> [What is being asked]
Starting with the line that has "Image attached. Target: 'right", retype each line down to the end of the entries below, without leaving any out or adding any.

Start of Supplied records

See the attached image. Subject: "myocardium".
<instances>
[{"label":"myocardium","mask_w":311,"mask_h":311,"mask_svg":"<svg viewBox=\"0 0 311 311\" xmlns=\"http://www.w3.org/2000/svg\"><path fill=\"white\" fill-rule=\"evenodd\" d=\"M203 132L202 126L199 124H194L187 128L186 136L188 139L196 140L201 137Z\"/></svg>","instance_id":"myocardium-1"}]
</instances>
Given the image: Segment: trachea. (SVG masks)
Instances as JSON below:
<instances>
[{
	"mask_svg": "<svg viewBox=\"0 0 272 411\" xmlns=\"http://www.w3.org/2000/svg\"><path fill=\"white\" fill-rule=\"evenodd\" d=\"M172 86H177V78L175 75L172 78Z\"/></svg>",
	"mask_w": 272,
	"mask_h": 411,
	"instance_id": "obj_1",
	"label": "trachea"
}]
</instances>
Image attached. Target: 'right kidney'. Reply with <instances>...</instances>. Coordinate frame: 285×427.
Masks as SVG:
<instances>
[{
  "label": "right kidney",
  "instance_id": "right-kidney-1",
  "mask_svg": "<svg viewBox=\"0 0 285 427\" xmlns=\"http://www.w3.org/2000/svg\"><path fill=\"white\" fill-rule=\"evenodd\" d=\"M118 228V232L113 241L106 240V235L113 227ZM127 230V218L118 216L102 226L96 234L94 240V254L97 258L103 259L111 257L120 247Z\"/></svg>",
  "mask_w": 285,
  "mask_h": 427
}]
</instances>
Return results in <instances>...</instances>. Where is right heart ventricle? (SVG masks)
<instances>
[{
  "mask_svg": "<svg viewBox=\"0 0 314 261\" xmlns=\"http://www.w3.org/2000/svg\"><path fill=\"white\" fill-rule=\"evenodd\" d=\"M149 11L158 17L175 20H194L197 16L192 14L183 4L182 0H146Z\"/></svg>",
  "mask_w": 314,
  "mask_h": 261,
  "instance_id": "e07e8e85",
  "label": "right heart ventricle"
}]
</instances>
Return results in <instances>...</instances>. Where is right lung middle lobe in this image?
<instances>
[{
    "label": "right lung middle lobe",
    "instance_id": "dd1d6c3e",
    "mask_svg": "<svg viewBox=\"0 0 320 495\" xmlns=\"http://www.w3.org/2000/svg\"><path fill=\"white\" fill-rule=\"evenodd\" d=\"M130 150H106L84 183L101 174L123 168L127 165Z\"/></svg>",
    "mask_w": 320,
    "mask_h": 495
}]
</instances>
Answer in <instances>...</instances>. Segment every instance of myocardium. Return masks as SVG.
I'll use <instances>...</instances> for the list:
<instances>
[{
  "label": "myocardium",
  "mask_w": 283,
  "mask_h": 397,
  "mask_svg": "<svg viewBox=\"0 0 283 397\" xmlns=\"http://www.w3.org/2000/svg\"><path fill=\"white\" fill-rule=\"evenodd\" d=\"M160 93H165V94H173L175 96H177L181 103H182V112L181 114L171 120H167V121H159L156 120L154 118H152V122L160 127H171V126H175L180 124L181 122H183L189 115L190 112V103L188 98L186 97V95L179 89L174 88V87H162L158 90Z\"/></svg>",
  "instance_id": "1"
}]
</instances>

End of Supplied records

> [Result for this task]
Image attached. Target: 'right kidney'. Reply with <instances>...</instances>. Coordinate frame: 285×427.
Masks as SVG:
<instances>
[{
  "label": "right kidney",
  "instance_id": "right-kidney-1",
  "mask_svg": "<svg viewBox=\"0 0 285 427\" xmlns=\"http://www.w3.org/2000/svg\"><path fill=\"white\" fill-rule=\"evenodd\" d=\"M118 228V232L113 241L106 240V235L113 227ZM127 230V218L118 216L102 226L96 234L94 240V254L97 258L103 259L111 257L120 247Z\"/></svg>",
  "mask_w": 285,
  "mask_h": 427
}]
</instances>
Return results in <instances>...</instances>. Where is right heart ventricle? (SVG masks)
<instances>
[{
  "mask_svg": "<svg viewBox=\"0 0 314 261\" xmlns=\"http://www.w3.org/2000/svg\"><path fill=\"white\" fill-rule=\"evenodd\" d=\"M149 11L158 17L175 20H194L197 16L192 14L183 4L182 0H146Z\"/></svg>",
  "mask_w": 314,
  "mask_h": 261,
  "instance_id": "e07e8e85",
  "label": "right heart ventricle"
}]
</instances>
Return results in <instances>...</instances>. Where is right lung middle lobe in this image?
<instances>
[{
    "label": "right lung middle lobe",
    "instance_id": "dd1d6c3e",
    "mask_svg": "<svg viewBox=\"0 0 320 495\" xmlns=\"http://www.w3.org/2000/svg\"><path fill=\"white\" fill-rule=\"evenodd\" d=\"M130 150H106L84 183L101 174L123 168L127 165Z\"/></svg>",
    "mask_w": 320,
    "mask_h": 495
}]
</instances>
Answer in <instances>...</instances>. Segment every instance of myocardium. Return masks as SVG.
I'll use <instances>...</instances> for the list:
<instances>
[{
  "label": "myocardium",
  "mask_w": 283,
  "mask_h": 397,
  "mask_svg": "<svg viewBox=\"0 0 283 397\" xmlns=\"http://www.w3.org/2000/svg\"><path fill=\"white\" fill-rule=\"evenodd\" d=\"M160 93H165V94H173L175 96H177L181 103H182V112L181 114L171 120H167V121H159L156 120L154 118H152V122L160 127H171V126H175L180 124L181 122H183L189 115L190 112V103L188 98L186 97V95L179 89L174 88V87H162L158 90Z\"/></svg>",
  "instance_id": "1"
}]
</instances>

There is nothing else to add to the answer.